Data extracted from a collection
===============
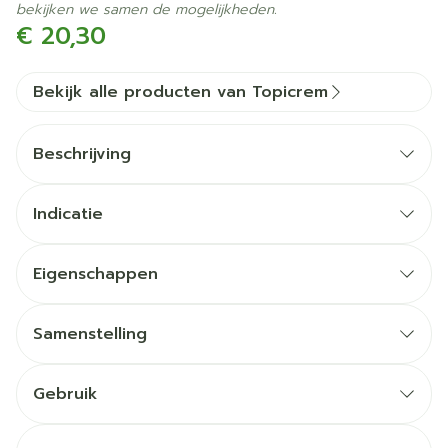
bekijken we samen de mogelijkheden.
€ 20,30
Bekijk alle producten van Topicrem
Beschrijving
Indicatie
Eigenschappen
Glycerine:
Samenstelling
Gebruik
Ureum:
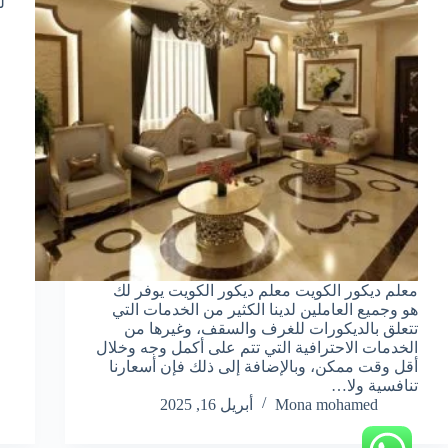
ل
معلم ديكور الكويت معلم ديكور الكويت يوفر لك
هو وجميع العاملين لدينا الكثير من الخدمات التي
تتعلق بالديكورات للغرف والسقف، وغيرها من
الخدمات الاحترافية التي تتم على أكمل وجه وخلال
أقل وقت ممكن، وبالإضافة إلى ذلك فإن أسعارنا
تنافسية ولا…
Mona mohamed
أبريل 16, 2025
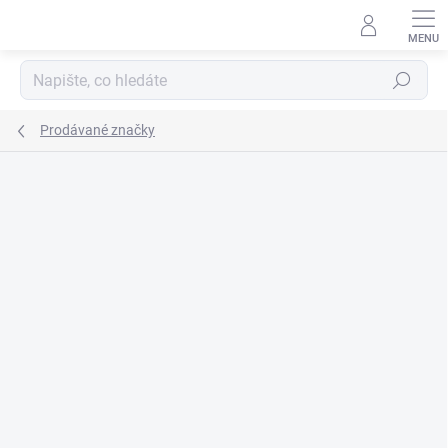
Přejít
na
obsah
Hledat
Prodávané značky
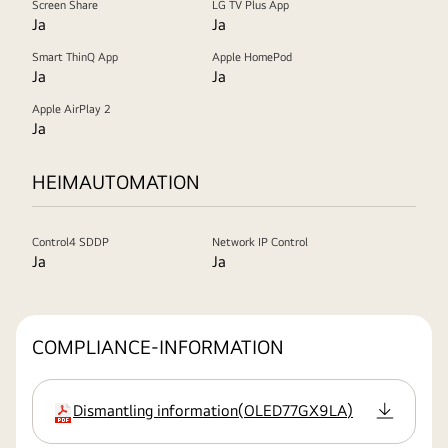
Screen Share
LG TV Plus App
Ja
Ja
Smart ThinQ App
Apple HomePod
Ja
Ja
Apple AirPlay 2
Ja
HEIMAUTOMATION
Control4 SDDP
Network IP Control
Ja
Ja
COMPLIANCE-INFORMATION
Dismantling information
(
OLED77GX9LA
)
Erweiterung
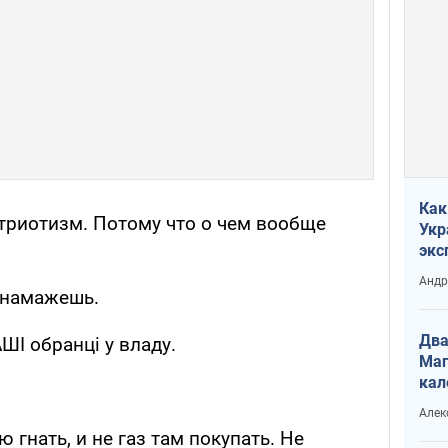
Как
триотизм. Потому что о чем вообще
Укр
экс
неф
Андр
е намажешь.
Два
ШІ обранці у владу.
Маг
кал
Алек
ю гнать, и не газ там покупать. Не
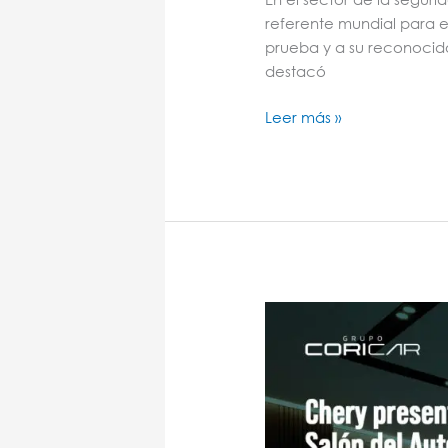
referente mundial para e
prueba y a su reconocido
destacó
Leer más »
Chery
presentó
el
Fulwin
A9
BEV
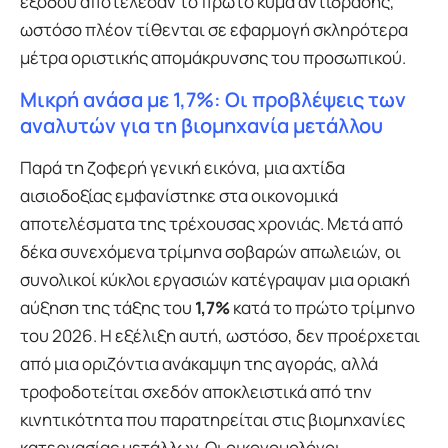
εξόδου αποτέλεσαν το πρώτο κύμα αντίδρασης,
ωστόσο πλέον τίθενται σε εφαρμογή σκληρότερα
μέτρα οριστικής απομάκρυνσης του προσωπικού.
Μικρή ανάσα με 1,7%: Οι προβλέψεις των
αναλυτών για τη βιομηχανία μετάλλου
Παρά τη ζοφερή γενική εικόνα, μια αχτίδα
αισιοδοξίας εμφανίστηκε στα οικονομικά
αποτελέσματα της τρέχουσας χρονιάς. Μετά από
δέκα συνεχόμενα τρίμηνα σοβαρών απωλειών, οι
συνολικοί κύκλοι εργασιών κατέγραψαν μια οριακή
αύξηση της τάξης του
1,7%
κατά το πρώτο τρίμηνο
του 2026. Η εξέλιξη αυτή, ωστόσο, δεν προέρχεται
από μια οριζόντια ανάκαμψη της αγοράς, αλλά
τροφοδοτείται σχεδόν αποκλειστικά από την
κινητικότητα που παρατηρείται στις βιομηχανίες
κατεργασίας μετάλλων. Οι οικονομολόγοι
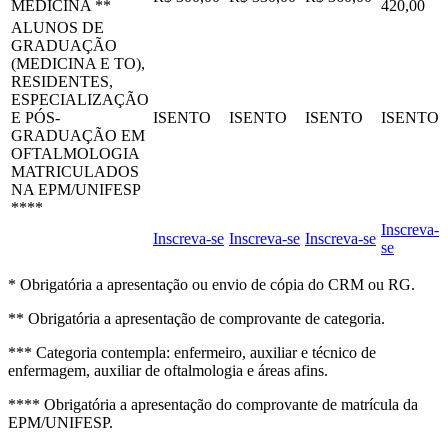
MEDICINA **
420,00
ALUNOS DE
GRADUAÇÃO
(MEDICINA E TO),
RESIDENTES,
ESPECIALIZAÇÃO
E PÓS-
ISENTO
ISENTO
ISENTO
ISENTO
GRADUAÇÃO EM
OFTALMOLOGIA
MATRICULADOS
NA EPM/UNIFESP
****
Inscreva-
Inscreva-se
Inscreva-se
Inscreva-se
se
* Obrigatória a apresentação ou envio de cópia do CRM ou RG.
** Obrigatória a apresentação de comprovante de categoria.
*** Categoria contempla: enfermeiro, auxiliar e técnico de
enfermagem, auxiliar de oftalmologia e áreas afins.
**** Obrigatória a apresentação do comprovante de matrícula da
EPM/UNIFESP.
===============
# BRIEF
Find every line in the records that uses the string "ωστόσο", then copy it.

# WORKED SOLUTION
ωστόσο πλέον τίθενται σε εφαρμογή σκληρότερα
του 2026. Η εξέλιξη αυτή, ωστόσο, δεν προέρχεται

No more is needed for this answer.